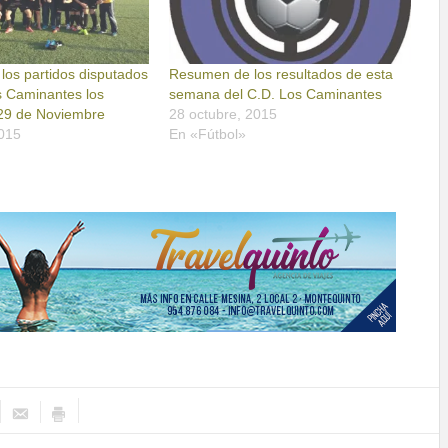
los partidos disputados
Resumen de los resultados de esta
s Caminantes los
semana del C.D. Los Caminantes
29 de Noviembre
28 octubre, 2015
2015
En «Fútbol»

...

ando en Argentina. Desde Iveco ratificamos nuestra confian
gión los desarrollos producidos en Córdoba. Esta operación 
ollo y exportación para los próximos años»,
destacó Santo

==

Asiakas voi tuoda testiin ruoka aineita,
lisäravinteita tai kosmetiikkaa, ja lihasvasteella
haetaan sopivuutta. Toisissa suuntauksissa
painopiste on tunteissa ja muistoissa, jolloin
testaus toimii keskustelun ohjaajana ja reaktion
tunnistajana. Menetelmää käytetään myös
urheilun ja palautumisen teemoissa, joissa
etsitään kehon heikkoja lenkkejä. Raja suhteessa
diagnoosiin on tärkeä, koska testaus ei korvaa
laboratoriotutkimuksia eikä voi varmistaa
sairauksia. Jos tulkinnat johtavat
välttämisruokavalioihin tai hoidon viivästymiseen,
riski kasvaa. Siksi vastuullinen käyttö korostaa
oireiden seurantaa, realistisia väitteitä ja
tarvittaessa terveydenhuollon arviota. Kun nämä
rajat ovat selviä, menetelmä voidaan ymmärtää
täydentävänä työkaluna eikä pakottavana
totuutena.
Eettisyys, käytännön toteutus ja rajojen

• _Task instructions_:
Taking the entries above, print exactly the lines starting at the line with "urheilun ja palautumisen teemoissa, joissa" and ending at the line with "Eettisyys, käytännön toteutus ja rajojen", both included.

• _Solution for this exercise_:
urheilun ja palautumisen teemoissa, joissa
etsitään kehon heikkoja lenkkejä. Raja suhteessa
diagnoosiin on tärkeä, koska testaus ei korvaa
laboratoriotutkimuksia eikä voi varmistaa
sairauksia. Jos tulkinnat johtavat
välttämisruokavalioihin tai hoidon viivästymiseen,
riski kasvaa. Siksi vastuullinen käyttö korostaa
oireiden seurantaa, realistisia väitteitä ja
tarvittaessa terveydenhuollon arviota. Kun nämä
rajat ovat selviä, menetelmä voidaan ymmärtää
täydentävänä työkaluna eikä pakottavana
totuutena.
Eettisyys, käytännön toteutus ja rajojen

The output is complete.